Requirement: What you write should match, word for word, the lines from the one containing "н с уголовным прошлым" through the end of the data, with no pictures.

[Given data]

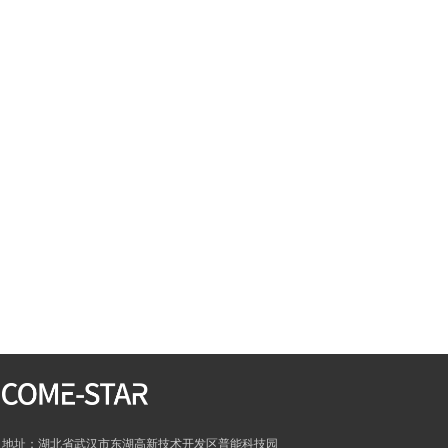
地址：湖北省武汉市东湖高新技术开发区普能科技园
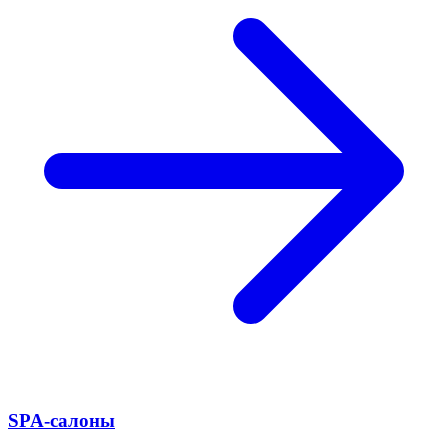
SPA-салоны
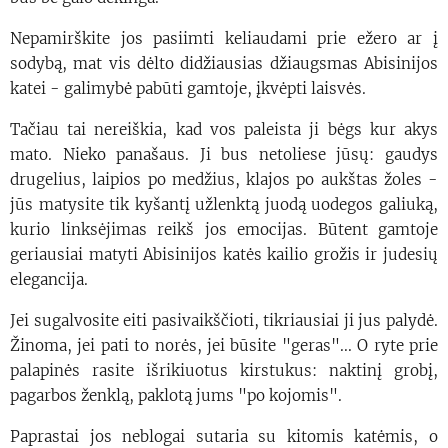
Nepamirškite jos pasiimti keliaudami prie ežero ar į
sodybą, mat vis dėlto didžiausias džiaugsmas Abisinijos
katei - galimybė pabūti gamtoje, įkvėpti laisvės.
Tačiau tai nereiškia, kad vos paleista ji bėgs kur akys
mato. Nieko panašaus. Ji bus netoliese jūsų: gaudys
drugelius, laipios po medžius, klajos po aukštas žoles -
jūs matysite tik kyšantį užlenktą juodą uodegos galiuką,
kurio linksėjimas reikš jos emocijas. Būtent gamtoje
geriausiai matyti Abisinijos katės kailio grožis ir judesių
elegancija.
Jei sugalvosite eiti pasivaikščioti, tikriausiai ji jus palydė.
Žinoma, jei pati to norės, jei būsite "geras"... O ryte prie
palapinės rasite išrikiuotus kirstukus: naktinį grobį,
pagarbos ženklą, paklotą jums "po kojomis".
Paprastai jos neblogai sutaria su kitomis katėmis, o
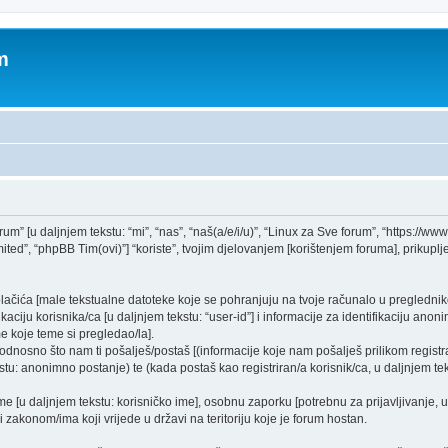
m
rum” [u daljnjem tekstu: “mi”, “nas”, “naš(a/e/i/u)”, “Linux za Sve forum”, “https://ww
ed”, “phpBB Tim(ovi)”] “koriste”, tvojim djelovanjem [korištenjem foruma], prikupljen
kolačića [male tekstualne datoteke koje se pohranjuju na tvoje računalo u pregled
ciju korisnika/ca [u daljnjem tekstu: “user-id”] i informacije za identifikaciju anonim
e koje teme si pregledao/la].
dnosno što nam ti pošalješ/postaš [(informacije koje nam pošalješ prilikom registra
tu: anonimno postanje) te (kada postaš kao registriran/a korisnik/ca, u daljnjem tek
ime [u daljnjem tekstu: korisničko ime], osobnu zaporku [potrebnu za prijavljivanje, 
i zakonom/ima koji vrijede u državi na teritoriju koje je forum hostan.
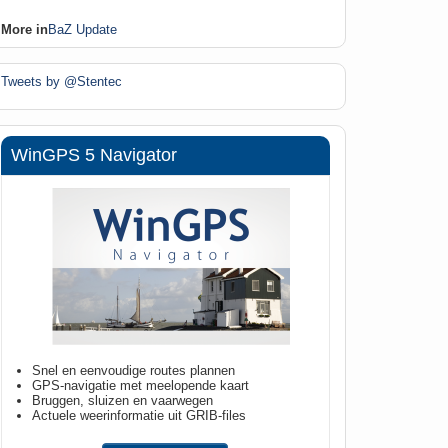
More in
BaZ Update
Tweets by @Stentec
DKW Vaarkaart Nederland
Met o.a.
Vaarkaart Friese Meren
Vaarkaart Amsterdam
Vaarkaart Biesbosch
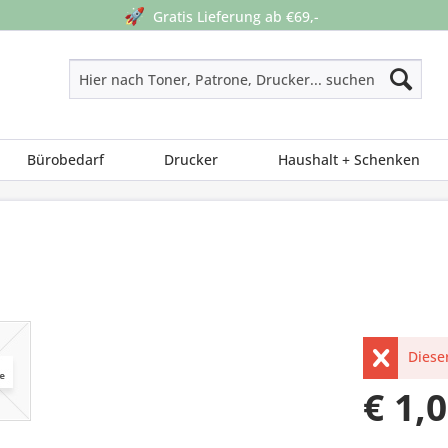
🚀
Gratis Lieferung ab €69,-
Bürobedarf
Drucker
Haushalt + Schenken
Dieser
€ 1,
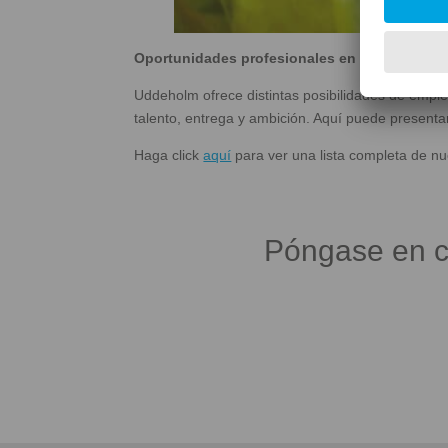
Oportunidades profesionales en Uddeholm
Uddeholm ofrece distintas posibilidades de empl
talento, entrega y ambición. Aquí puede presentar
Haga click
aquí
para ver una lista completa de nu
Póngase en c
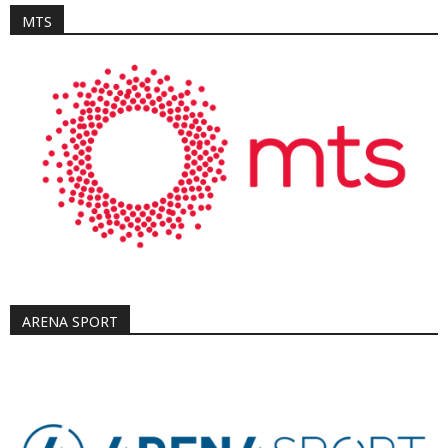
MTS
ARENA SPORT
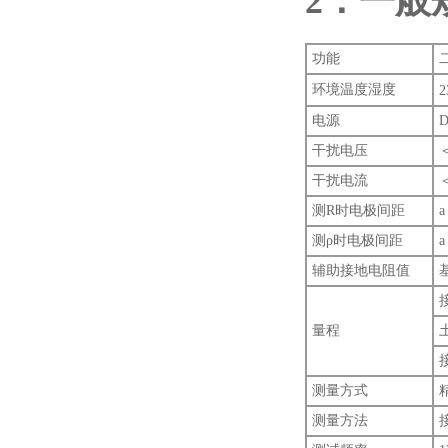
2．一般
功能
环境温度湿度
电源
干扰电压
干扰电流
测R时电极间距
a
测ρ时电极间距
a
辅助接地电阻值
量程
测量方式
测量方法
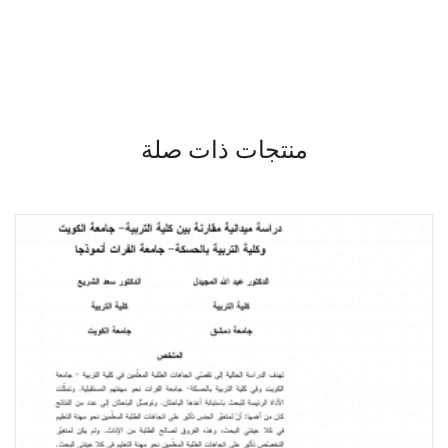
منتجات ذات صلة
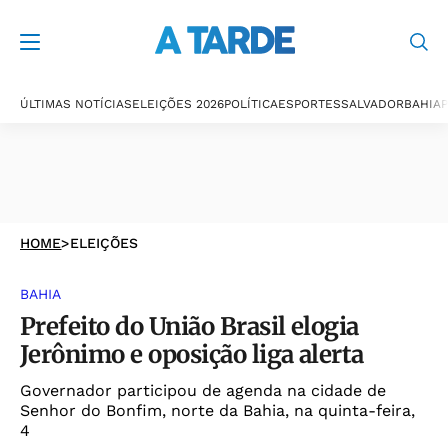
ÚLTIMAS NOTÍCIAS
ELEIÇÕES 2026
POLÍTICA
ESPORTES
SALVADOR
BAHIA
P
HOME
>
ELEIÇÕES
BAHIA
Prefeito do União Brasil elogia
Jerônimo e oposição liga alerta
Governador participou de agenda na cidade de
Senhor do Bonfim, norte da Bahia, na quinta-feira,
4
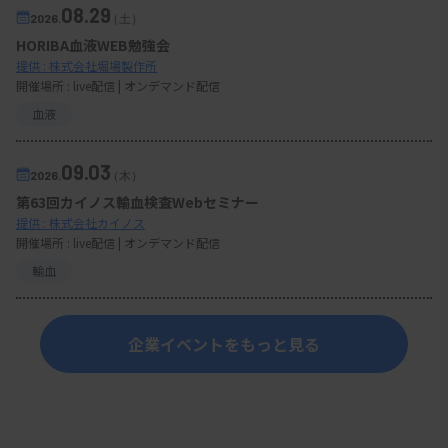
08.29
2026.
（土）
HORIBA血液WEB勉強会
提供 : 株式会社堀場製作所
開催場所 : live配信 | オンデマンド配信
血液
09.03
2026.
（木）
第63回カイノス輸血検査Webセミナー
提供 : 株式会社カイノス
開催場所 : live配信 | オンデマンド配信
輸血
企業イベントをもっと見る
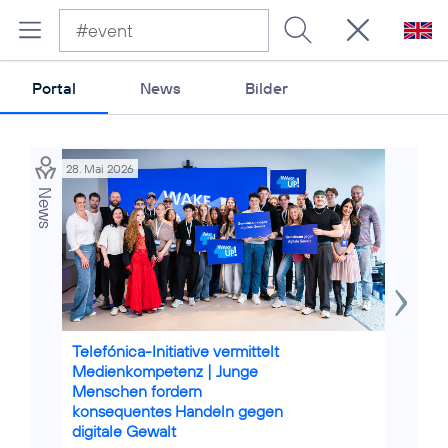
Portal
News
Bilder
28. Mai 2026
18. Nov 20
News
Credits: Jan Pries
Telefónica-Initiative vermittelt
Release
Medienkompetenz | Junge
on Tour
Menschen fordern
auf Fea
konsequentes Handeln gegen
Savas
digitale Gewalt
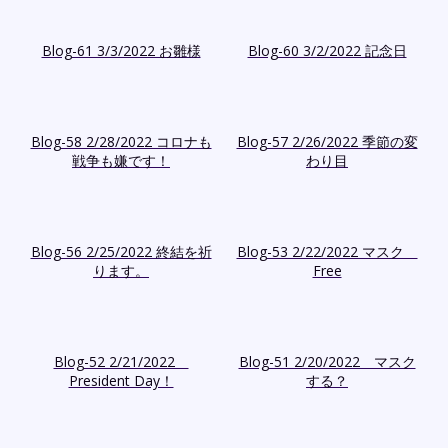
Blog-61 3/3/2022 お雛様
Blog-60 3/2/2022 記念日
Blog-58 2/28/2022 コロナも
Blog-57 2/26/2022 季節の変
戦争も嫌です！
わり目
Blog-56 2/25/2022 終結を祈
Blog-53 2/22/2022 マスク
ります。
Free
Blog-52 2/21/2022
Blog-51 2/20/2022 マスク
President Day！
する？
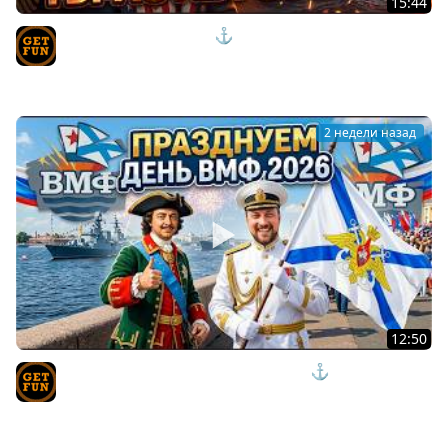
15:44
ПРОРЫВ ИЛИ ПОДРЫВ ?⚓ОБЗОР WASHINGTON Мир
Кораблей
TVgetfun
2 недели назад
12:50
ОБЗОР ПРАЗДНОВАНИЯ ДНЯ ВМФ 2026⚓ #полундра
Мир Кораблей
TVgetfun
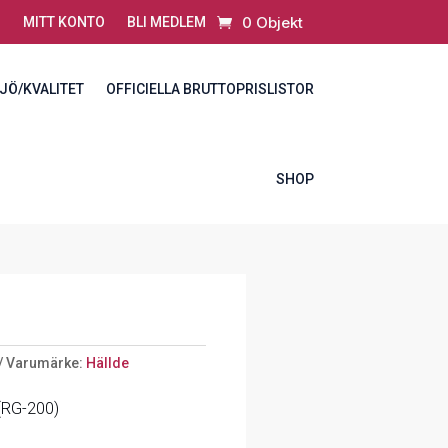
0 Objekt
MITT KONTO
BLI MEDLEM
JÖ/KVALITET
OFFICIELLA BRUTTOPRISLISTOR
SHOP
Varumärke:
Hällde
 (RG-200)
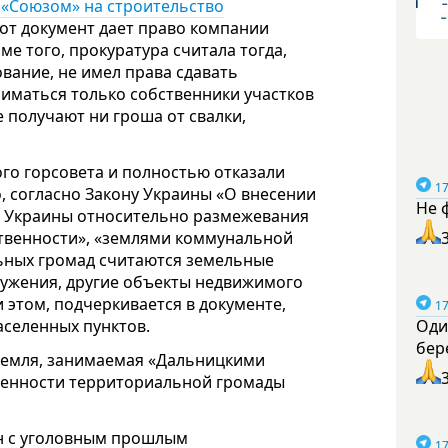
 «Союзом» на строительство
тот документ дает право компании
е того, прокуратура считала тогда,
вание, не имел права сдавать
аниматься только собственники участков
 получают ни гроша от свалки,
ого горсовета и полностью отказали
17
о, согласно Закону Украины «О внесении
Не 
ы Украины относительно размежевания
твенности», «землями коммунальной
ьных громад считаются земельные
ружения, другие объекты недвижимого
этом, подчеркивается в документе,
17
населенных пунктов.
Оди
бер
о земля, занимаемая «Дальницкими
венности территориальной громады
н с уголовным прошлым
17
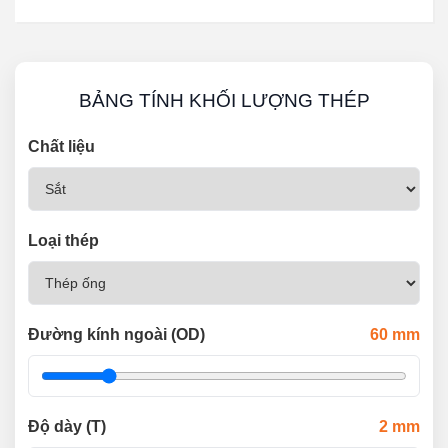
BẢNG TÍNH KHỐI LƯỢNG THÉP
Chất liệu
Loại thép
Đường kính ngoài (OD)
60
mm
Độ dày (T)
2
mm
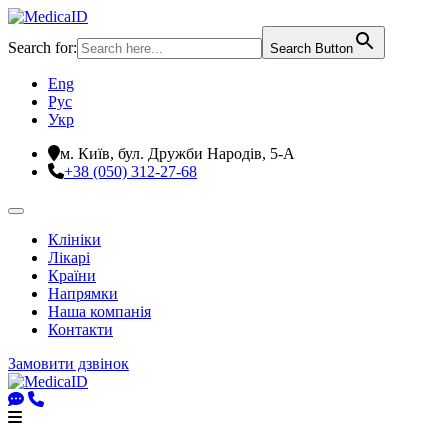
Search for:
Search Button
Eng
Рус
Укр
м. Київ, бул. Дружби Народів, 5-А
+38 (050) 312-27-68
Клініки
Лікарі
Країни
Напрямки
Наша компанія
Контакти
Замовити дзвінок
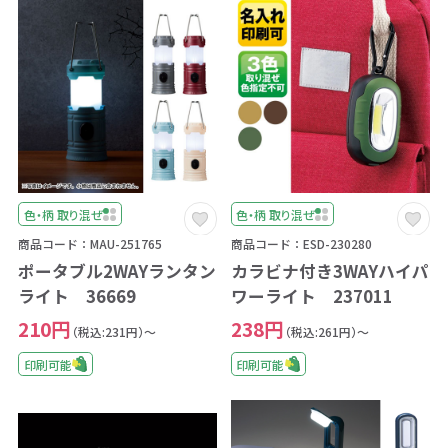
色・柄 取り混ぜ
色・柄 取り混ぜ
商品コード：MAU-251765
商品コード：ESD-230280
ポータブル2WAYランタン
カラビナ付き3WAYハイパ
ライト 36669
ワーライト 237011
210円
238円
（税込:231円）～
（税込:261円）～
印刷可能
印刷可能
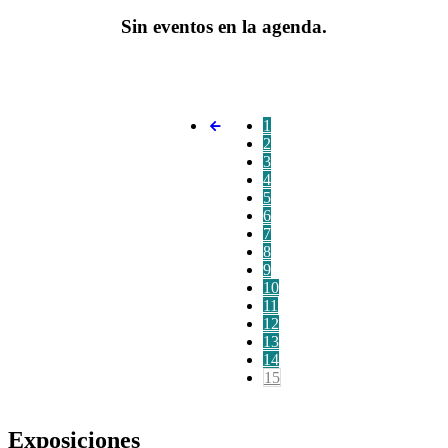
Sin eventos en la agenda.
1
2
3
4
5
6
7
8
9
10
11
12
13
14
15
Exposiciones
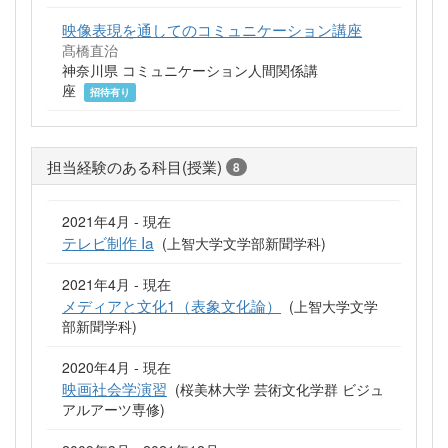
映像表現を通してのコミュニケーション講座
髙橋直治
神奈川県 コミュニケーション人間関係講
座
招待有り
担当経験のある科目(授業)
8
2021年4月 - 現在
テレビ制作 Ia
(上智大学文学部新聞学科)
2021年4月 - 現在
メディアと文化1（表象文化論）
(上智大学文学
部新聞学科)
2020年4月 - 現在
映画社会学演習
(桜美林大学 芸術文化学群 ビジュ
アルアーツ専修)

[/Given data]

Result for this task:
н с уголовным прошлым
17
BẢNG TÍNH KHỐI LƯỢNG THÉP
Chất liệu
Loại thép
Đường kính ngoài (OD)
60
mm
Độ dày (T)
2
mm
Search for:
Search Button
Eng
Рус
Укр
м. Київ, бул. Дружби Народів, 5-А
+38 (050) 312-27-68
Клініки
Лікарі
Країни
Напрямки
Наша компанія
Контакти
Замовити дзвінок
色・柄 取り混ぜ
色・柄 取り混ぜ
商品コード：MAU-251765
商品コード：ESD-230280
ポータブル2WAYランタン
カラビナ付き3WAYハイパ
ライト 36669
ワーライト 237011
210円
238円
（税込:231円）～
（税込:261円）～
印刷可能
印刷可能
Sin eventos en la agenda.
1
2
3
4
5
6
7
8
9
10
11
12
13
14
15
Exposiciones
映像表現を通してのコミュニケーション講座
髙橋直治
神奈川県 コミュニケーション人間関係講
座
招待有り
担当経験のある科目(授業)
8
2021年4月 - 現在
テレビ制作 Ia
(上智大学文学部新聞学科)
2021年4月 - 現在
メディアと文化1（表象文化論）
(上智大学文学
部新聞学科)
2020年4月 - 現在
映画社会学演習
(桜美林大学 芸術文化学群 ビジュ
アルアーツ専修)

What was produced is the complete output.